The cradle of Western civilization might fall into chaos in January 2015. Greece will attempt to show the world how democracy works — or, more accurately, if it still can work.
We’re all glad the ancient Greeks invented democracy of course, but it doesn’t always work perfectly. The “democratic“ process can leave a nation in ruins.
Markets are still in a low-volume holiday mode, but today’s events in Greece sent European stocks down. What happened?
Greece spent the last few years chafing under harsh austerity measures due to its heavy debt load. Creditor nations, especially Germany, demanded Greece cut public spending so it could pay down its debt faster.
The resulting public unhappiness points out one of democracy’s structural flaws. Individual Greeks, who may have voted for the opposition and had nothing to do with running up the national debt, nevertheless have to suffer the consequences. Plato himself probably wouldn’t like this situation.
Not surprisingly, several anti-austerity parties have gained popularity while the country’s traditional leadership class lost ground.
Today, the country’s parliament tried for a third time to elect a president — which is a largely ceremonial office in Greece — but no candidates reached the required supermajority.
Under Greece’s constitution, this means the current parliament dissolves and voters elect a new parliament in a “snap“ election on Jan. 25. Recent opinion polls suggest the left wing, anti-austerity Syriza party could beat the currently-governing New Democracy party.
The idea of Syriza taking power in Greece strikes fear in the heart of German bankers. The party wants to restore public spending and end most of the austerity measures imposed in the last few years.
More to the point, Syriza leaders think the country’s bondholders should take a Caesar-like “haircut“ and receive only partial principal repayment. The banks and other bondholders don’t like that idea at all.
Nevertheless, if Syriza beats New Democracy in next month’s election and manages to form a governing coalition with smaller parties, Greece could well default on some of its public debt.
Worse — at least from the German perspective — is that a default would likely result in Greece exiting the Eurozone currency union. Traders call this the “Grexit“ scenario. Get ready to see that term in the news more often.
Other debtor nations will almost certainly follow if Greece abandons the euro. Public pressure could force Portugal, Italy, Ireland and Spain to drop the euro, too.

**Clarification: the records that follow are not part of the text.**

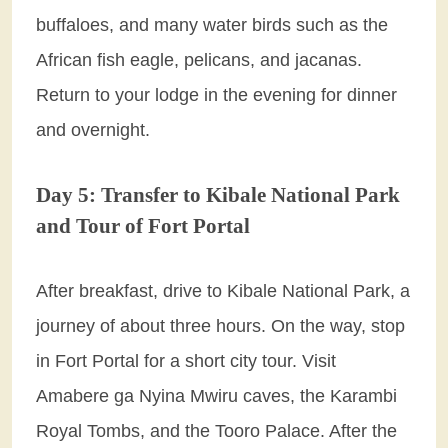
buffaloes, and many water birds such as the
African fish eagle, pelicans, and jacanas.
Return to your lodge in the evening for dinner
and overnight.
Day 5: Transfer to Kibale National Park
and Tour of Fort Portal
After breakfast, drive to Kibale National Park, a
journey of about three hours. On the way, stop
in Fort Portal for a short city tour. Visit
Amabere ga Nyina Mwiru caves, the Karambi
Royal Tombs, and the Tooro Palace. After the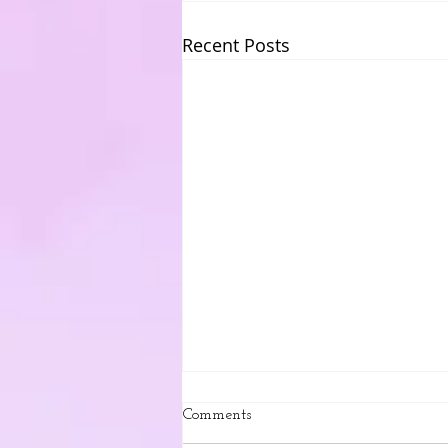
Recent Posts
Comments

At that point, Germany and France would have little reason to keep the euro alive, so the whole currency union would probably fall apart. This would be a major, world-changing event — and the balls could start rolling just four weeks from now.
It is no exaggeration to say that the fate of the global economy is in the hands of Greek voters. Let’s hope they make the right choice.

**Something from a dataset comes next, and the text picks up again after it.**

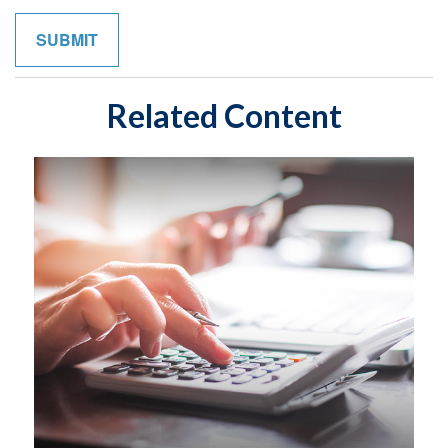
Related Content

What would be the right choice? I’m not Greek, so in one sense it is none of my business. I expect people there will vote according to their own best interest, just as we do here in the United States.
Generally, I think people (and nations) who borrow money ought to repay it as originally agreed. Then, they can go on to spend their money in other ways.

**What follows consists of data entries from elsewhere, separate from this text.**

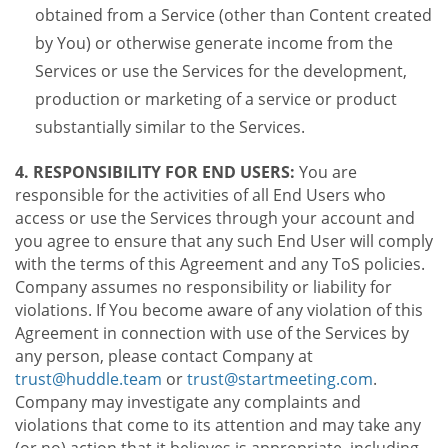
obtained from a Service (other than Content created
by You) or otherwise generate income from the
Services or use the Services for the development,
production or marketing of a service or product
substantially similar to the Services.
4. RESPONSIBILITY FOR END USERS:
You are
responsible for the activities of all End Users who
access or use the Services through your account and
you agree to ensure that any such End User will comply
with the terms of this Agreement and any ToS policies.
Company assumes no responsibility or liability for
violations. If You become aware of any violation of this
Agreement in connection with use of the Services by
any person, please contact Company at
trust@huddle.team
or
trust@startmeeting.com
.
Company may investigate any complaints and
violations that come to its attention and may take any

On the other hand, I think we also have to recognize that unforeseen circumstances can keep debtors from paying as agreed. That’s why we have bankruptcy courts. They sort out the mess and find a fair compromise.
A hardline bondholder could rightly say to Greece, “It’s not our fault you spent the money on boondoggle public works projects. Pay us back in full.“
Likewise, Syriza might say to bondholders, “You knew how we were spending the money and you loaned it to us anyway. Now you should share the pain.“
Both sides have a point. I’m glad I am not in charge of the cleanup. It’s going to be ugly work.
The Greek news put a damper on European trading today, but U.S. stocks seemed directionless anyway. Here is a quick headline review.
- Despite the holidays, we’ll get some key economic data this week. U.S. releases will include consumer confidence, pending home sales, and the ISM manufacturing index.
- Retailers are cleaning up from the Christmas rush and adding up the numbers. Our spot check of one superstore found the post-Christmas clearance section almost empty by Sunday afternoon.
- Militants attacked oil facilities in Libya overnight, leaving a large storage facility in flames and cutting the country’s export volume.
- The attack didn’t seem to help oil prices, though. Both the U.S. WTI contract and Europe’s Brent Crude benchmark fell more than 2% today.
- Weakness in Dow components Microsoft (MSFT) and International Business Machines (IBM) held the DJIA back today. MSFT also weighed in the Nasdaq Composite, but gains in Gilead Sciences (GILD) helped boost that index ahead of the Dow.
- Cult burger chain Shake Shack filed its initial public offering forms with the SEC today. Analysts think public investors will value the firm at $1 billion or even more.
- Ebola reached Scotland. A Glasgow health care worker who had just returned from caring for Ebola patients in West Africa tested positive for the disease and is now in isolation.
- Another suspected Ebola case in Japan was a false alarm. Health authorities around the globe are still on the lookout as the disease still rages in Africa.